Exercise materials START

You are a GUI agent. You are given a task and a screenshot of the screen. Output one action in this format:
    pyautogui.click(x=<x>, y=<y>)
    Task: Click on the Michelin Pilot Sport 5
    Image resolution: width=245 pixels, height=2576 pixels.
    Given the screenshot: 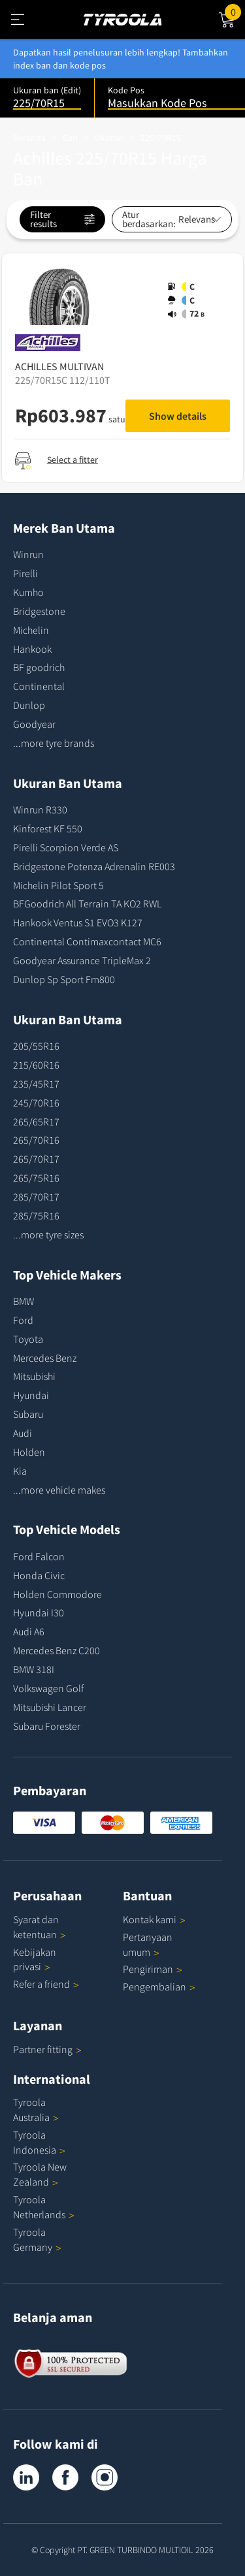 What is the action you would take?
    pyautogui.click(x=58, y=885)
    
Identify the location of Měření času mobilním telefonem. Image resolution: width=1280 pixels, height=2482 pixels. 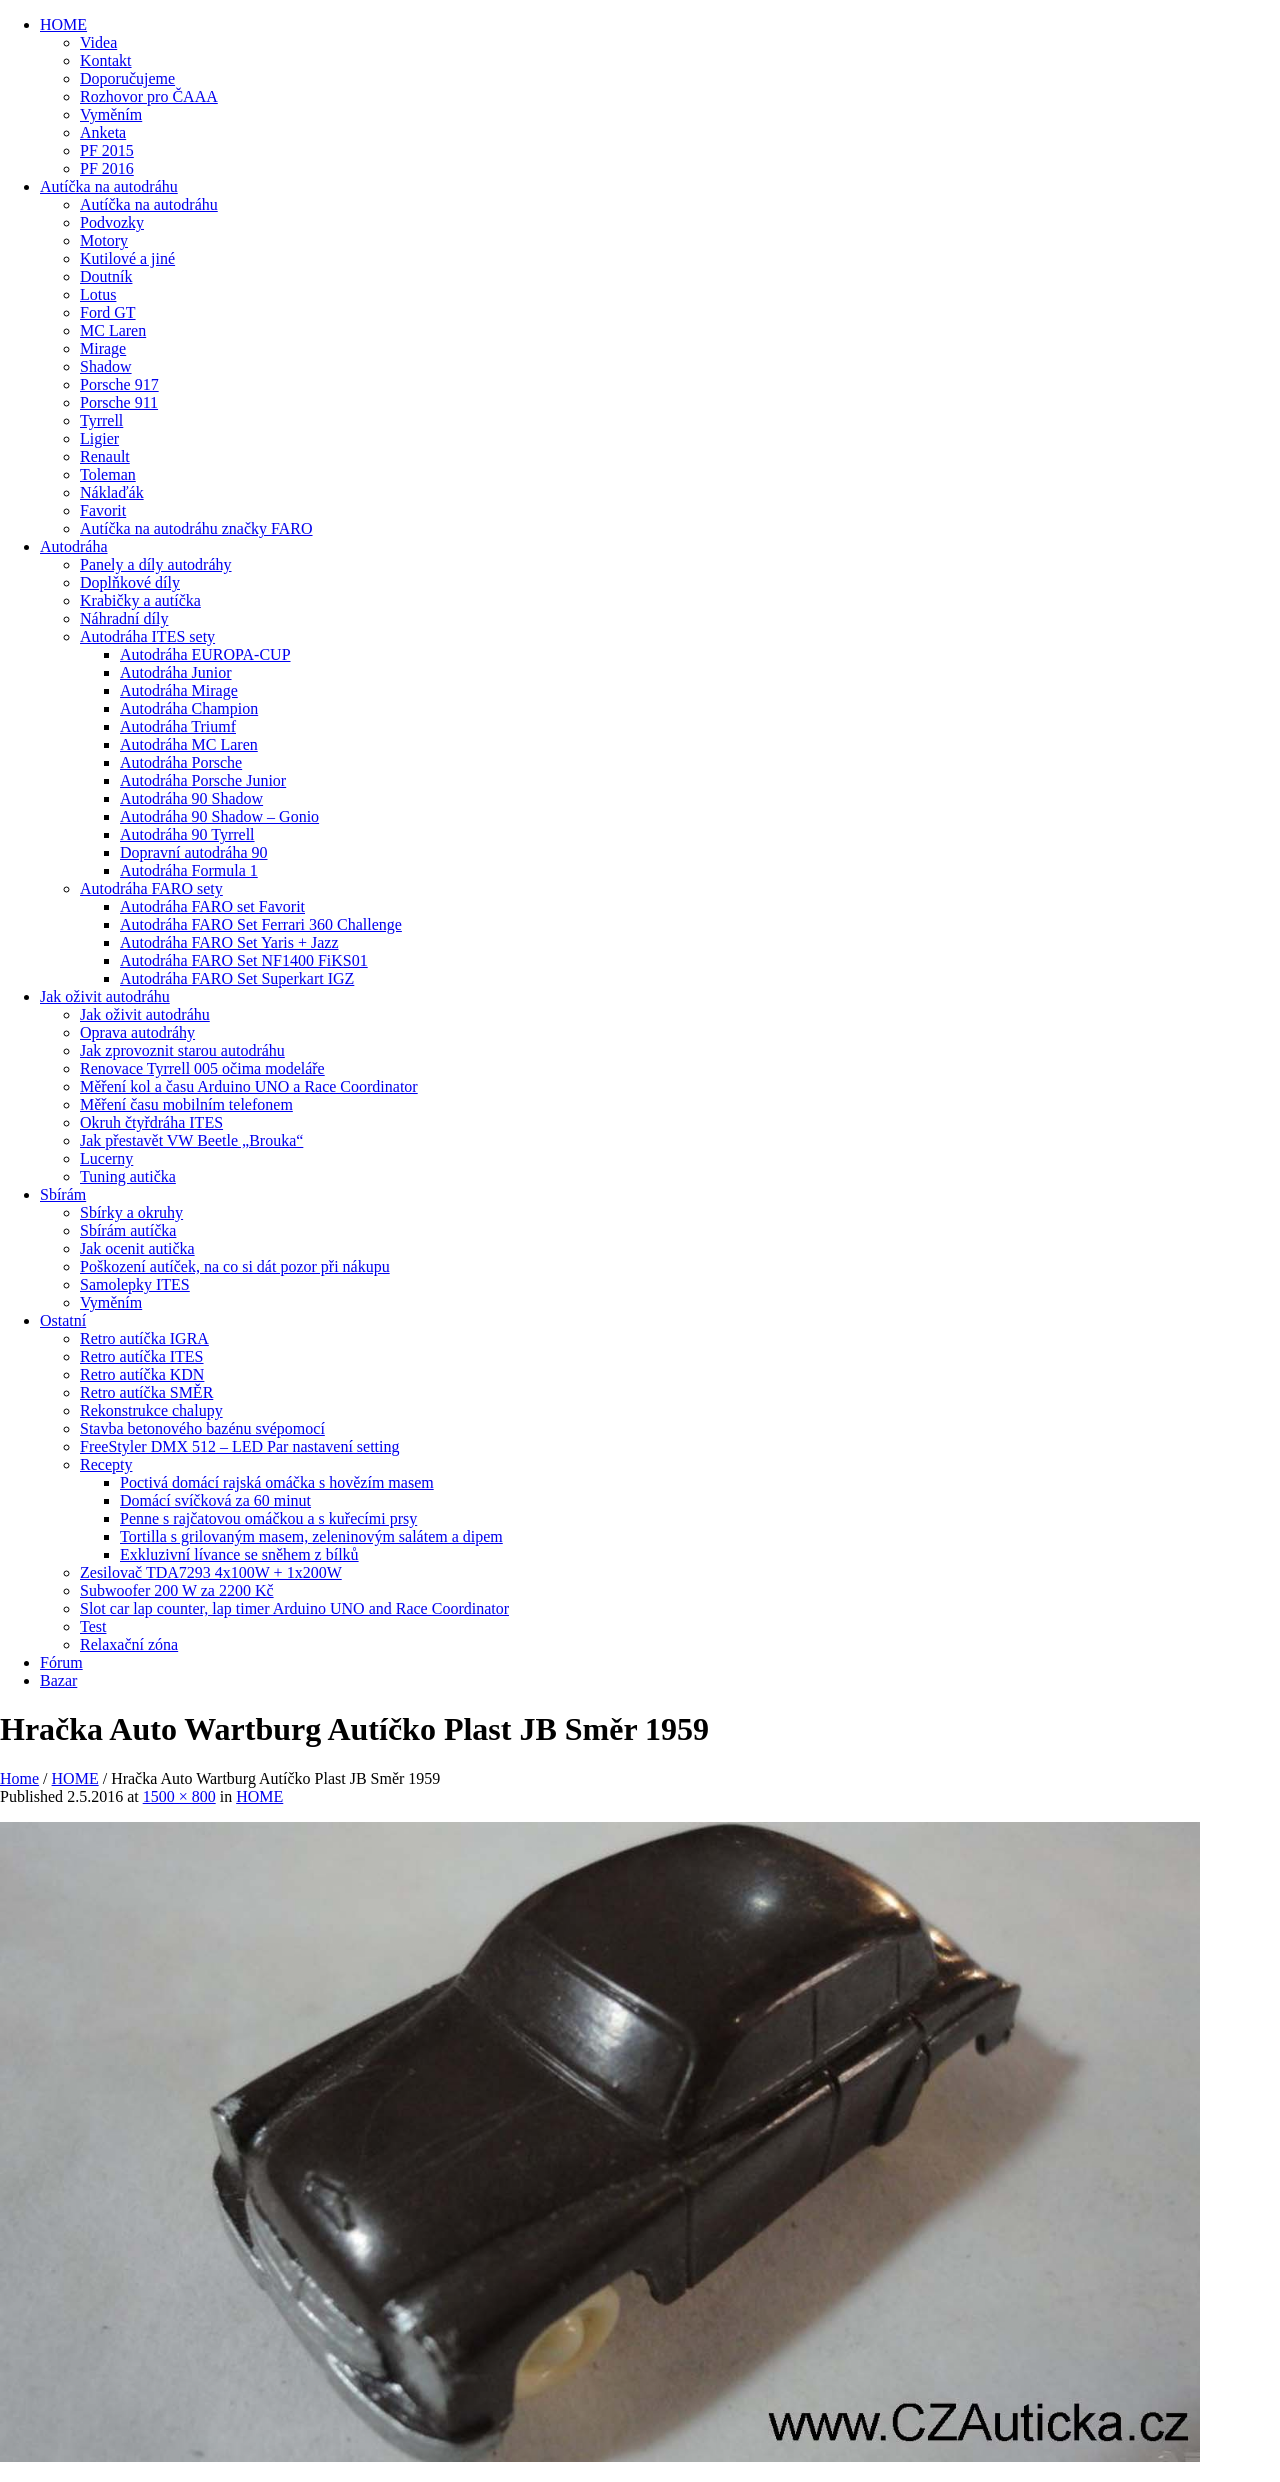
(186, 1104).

Exercise materials END

Your instructions: Exactly the lines from the one with "Identify the location" through the end of the records are to be repeated, both ends included, and pictures are to be omitted.

Response below:
Identify the location of Měření času mobilním telefonem. Image resolution: width=1280 pixels, height=2482 pixels. 
(186, 1104).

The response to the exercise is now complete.